Wajahmu yang Garang
Oleh :
Ibnu Saepul Bahri
Udara segar dipagi hari perlahan
membangunkanku dari dunia mimipi ke alam nyata, ku panjatkan do’a kepada Tuhan
yang maha kuasa atas kesempatan hidup yang masih diberikan kepadaku agar
senantiasa menambah pundi-pundi amal ibadahku, kubersandar sejenak didinding
yang mungkin sudah aga kusam, kemudian ku teguk segelas air yang telah
kupersiapkan sebelum tidur, tendengar suara burung yang berkicau dari dahan
satu kedahan yang lain, matahari menyingsing dari upuk timur ke upuk barat,
membuat hidupku terbuai terpesona oleh keagungan-Nya. Subhanallah pagi yang
indah bisikku...
kulihat ke arah jam yang tergantung
di dinding tepat berada didepan pandanganku, seketika itu aku kaget
“Asagfirullahal Adzim kesiangan lagi”. Tanpa terpikir aku segera pergi ke kamar
mandi dan membilas seluruh tubuhku, atau setengah badanku, atau juga hanya
wajahku dan kepala saja. Baju yang kupakai semalam tak sempat aku lepas karena
aku ingat bahwa dosenku sangat kejam dan buas. Sepatu yang tergeletak di depan
kamarku telah setia menungguku, tanpa basa-basi segera aku pakai sepatu itu
kemudian aku berlari ke kampus yang tak jauh jaraknya, dengan di temani sepatu
gujil yang tak pernah dicuci hampir dua tahun lamanya, karena bagiku sehelai debu
yang menempel di sepatu adalah sejarah perjuanganku walau sepatu yang kupakai
basah kuyup tersiram hujam semalam.
Langkahku semakin cepat, setengah
berlari, sehingga akhirnya aku berlari juga. Dalam pikiranku hanya terbayang
wajah dosen yang geram menyambut kedatanganku yang terlambat walau tak terasa
kakiku menginjak seluruh jemuran kerupuk yang terhampar dipekarangan yang
lumayan luas punya ibu kosku. Subhanallah masalah lagi.! Tetapi kakiku
memaksaku harus terus berlari ketempat dimana aku harus belajar walau aku sadar
aku harus melewati pohon rindang yang selalu dipenuhi oleh ribuan mahasiswa
yang lalu lalang, tiga gedung misteri dan tanjakan jebakan pohon nangka yang
selalu menjatuhkan nagka-nangka kecil yang selalu berguguran.

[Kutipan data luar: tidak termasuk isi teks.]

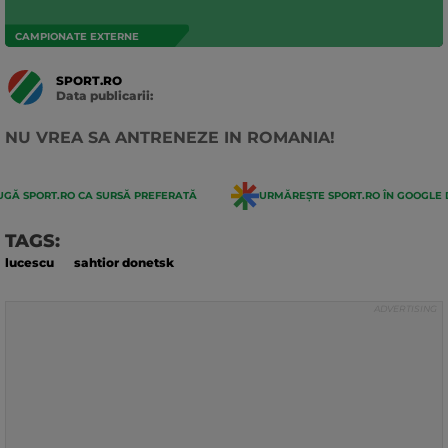
CAMPIONATE EXTERNE
SPORT.RO
Data publicarii:
Data
actualizarii:
NU VREA SA ANTRENEZE IN ROMANIA!
GĂ SPORT.RO CA SURSĂ PREFERATĂ
URMĂREȘTE SPORT.RO ÎN GOOGLE 
TAGS:
lucescu
sahtior donetsk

Dibawah pohon rindang yang menjadi
tempatku nongkrong sama sekali tak terlintas dipikiranku, tabrakan dengan
beberapa orang pun terjadi karena lariku yang tergesa-gesa. Suara yang lantang
memanggil namaku entah siapa itu ku hiraukan sama sekali dalam hati aku berkata
“maafkan aku sahabat bukan aku tak setia padamu untuk ikut nongkrong bareng
sambil minum secangkir kopi dan sebatang roko seperti biasanya tapi hidup dan
matiku ditangan dosen yang berwajah sangar”. Aku terus berlari walau berapa
kali aku harus tertimpa buah nangka kecil yang berjatuhan dari tanggkalnnya,
walau terasa sakit, napasku mau habis, sepatuku basah, kakiku menjadi lecet dan
wajahku masih bertaburan bunga tidur dimataku. Akkhirnya sampailah di depan
gedung dimana aku harus ketemu dengan dosen itu. Ternyata penderitaanku belum
berakhrir disini karena masih ada tiga tangga yang harus aku lewati lagi.
Singkat cerita akhirnya aku sampai di
depan pintu kelasku. Dan ku buka pintu itu tanpa asi-basi aku langsung duduk
dibangku yang paling depan. Tapi kenapa suara ini ramai dengan gelak tawa
ternyata aku baru sadar bawha yang di dalam kelas itu anak semester satu, “Ya
Allah kenapa penderitaanku ini begitu berat seperti ini” bisikku...
Dengan wajah aga merah aku terpaksa
keluar dari kelas itu, ku tarik sejenak napasku dan ku buka hpku yang tak
sempat ku lihat dari semalam ternyata ada sms dari beberapa temanku kemudian ku
baca
“ jarkom : teman besok katanya tidak
ada kuliah coz ci Bapaknya lagi ada acara di luar kota. Sent all”.